May 11, 2005
After a number of years as a software engineer and database designer for Silicon Valley technology firms, Mark Johnson jumped into sports with a consulting job for the MLB commissioner's office. He explored the statistical implications of various potential rule changes on a committee that included John Henry, owner of the Red Sox, and Rob Manfred, head of the Labor Relations Department at MLB. From that experience Johnson got hooked on applying his mathematical background to sports management and eventually ended up serving as Senior Analyst of Baseball Development for the 2004 NL Champion St. Louis Cardinals. Now back in Silicon Valley, Johnson sat down with BP during a recent San Jose Giants game to discuss his background, his experience with the Cardinals, and where he sees the the most valuable applications of sabermetrics, both now and in the future.
Baseball Prospectus: Could you begin by telling our readers a little bit about your academic background? In the baseball industry it is a bit atypical.
Mark Johnson: I was an undergraduate at Indiana University where I studied computer science and mathematics. During five years there I earned a bachelor's degree in computer science and a master's in mathematics. Immediately following that I went to Princeton University, where I earned a master's and a PhD in applied and computational mathematics. My areas of research were mostly in theoretical mathematics, but I tried to mix in as much computational work as I could into solving theoretical mathematical problems. Following that I went to the University of Minnesota for one year as a post-doctoral researcher before deciding to leave the academic world and jump into the Silicon Valley workforce.
BP: You first became involved in sports by doing some consulting for the commissioner's office, is that correct?
MJ: In a professional sense, yes. I actually have experience from my undergraduate years; I was a student manager for Bob Knight during my four years at Indiana. In fact I worked closely with, and was roommates with Lawrence Frank and Calbert Cheaney. I also, of course, worked closely with Coach Knight and some of the assistants. That was my first real exposure to organized sports, but in a professional sense my first experience was working as a consultant to the commissioner's office in the summer of 2003.

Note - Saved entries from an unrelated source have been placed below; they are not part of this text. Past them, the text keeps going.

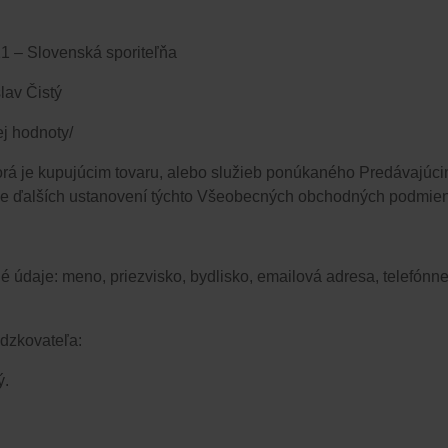
 – Slovenská sporiteľňa
lav Čistý
j hodnoty/
ktorá je kupujúcim tovaru, alebo služieb ponúkaného Predávajú
mysle ďalších ustanovení týchto Všeobecných obchodných podmie
daje: meno, priezvisko, bydlisko, emailová adresa, telefónne 
ádzkovateľa:
ý.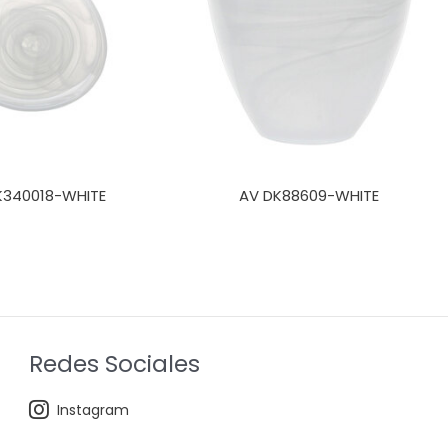
K340018-WHITE
AV DK88609-WHITE
Redes Sociales
Instagram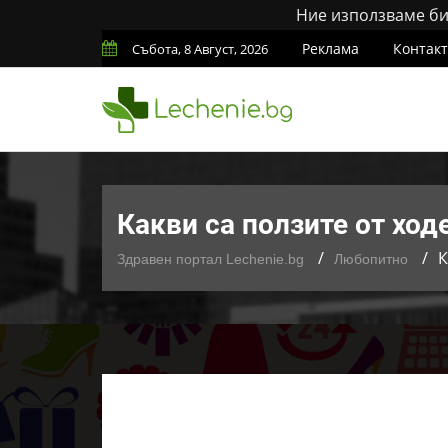
Ние използваме бис
Реклама
Контак
Събота, 8 Август, 2026
Какви са ползите от ход
К
Здравен портал Lechenie.bg
Любопитно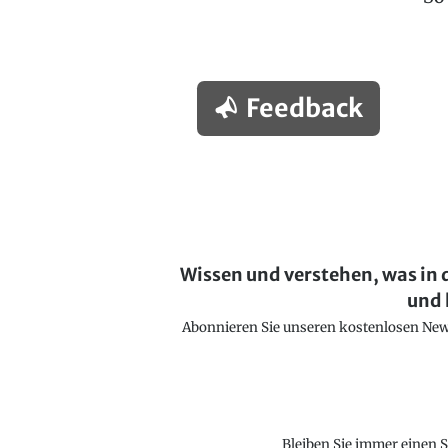
Feedback
Wissen und verstehen, was in 
und 
Abonnieren Sie unseren kostenlosen Newsl
Bleiben Sie immer einen S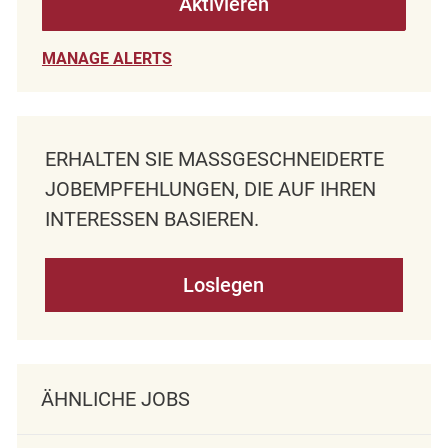
Aktivieren
MANAGE ALERTS
ERHALTEN SIE MASSGESCHNEIDERTE J
OBEMPFEHLUNGEN, DIE AUF IHREN I
NTERESSEN BASIEREN.
Loslegen
ÄHNLICHE JOBS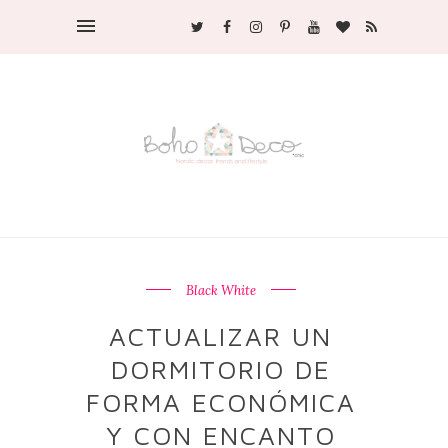
Black White
ACTUALIZAR UN
DORMITORIO DE
FORMA ECONÓMICA
Y CON ENCANTO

BP: What exactly were you working on for the commissioner's office?
MJ: My brother (Matthew S. Johnson, a professor of Statistics at Baruch College of the City University of New York) and I were hired as consultants to the commissioner's initiative, which is a group organized to evaluate possible changes to baseball, and changes to rules. We were brought in to add a little statistical analysis to some of the decisions that the people in the commissioner's office as well as other people within the initiative were looking to address. They had plenty of evidence to support some of these decisions but they wanted to add a statistical component to the final decision-making process. So we helped in that regard.
BP: Did you find the commissioner's office was receptive to that statistical point of view, and was any of the work you did put into action, anything fans might have seen?
MJ: They absolutely were receptive. I was working on a subcommittee consisting of Rob Manfred and John Henry, the owner of the Boston Red Sox, who as many people know is a very analytically-minded person. He was definitely very interested in some of the analytical results that we came up with, and these results were definitely weighed heavily in the final decision.
I can't really speak about the details of what we worked on, however it did have to do with some scheduling questions that they were asking, and the outcome of all those results was that nothing changed. The rules never changed, and whether or not it was the result of our work that led to those decisions is beyond my understanding.
BP: How did you end up working with the St. Louis Cardinals? Who brought you in, and what was your position supposed to entail?
MJ: After I worked for the commissioner's office I was putting in my best effort to try to create a niche of moving analytics into sports, so I spent a lot of time on the phone talking with athletic directors from universities, with commissioners from several different major collegiate conferences, speaking with the NFL commissioner's office, obviously continued speaking with Major League Baseball's commissioner's office, and started to think about how I could start talking to actual clubs. I was put in touch through some colleagues with Jeff Luhnow, who had recently been hired by the St. Louis Cardinals. Upon meeting him and talking with him about some of the ideas that I had and some of the approaches I could bring to the table, Jeff eventually hired me on in January of 2004.
The original charter for my position was to, at a really broad-stroke level, try to bring some innovative technology into baseball decision-making. So there was a combination of both my software engineering skills and database management skills as well as my mathematical skills that were used in the position, both to help collect and disseminate information from large amounts of data. So, in a sense, part of the role was mathematical and another part was software engineering and database related.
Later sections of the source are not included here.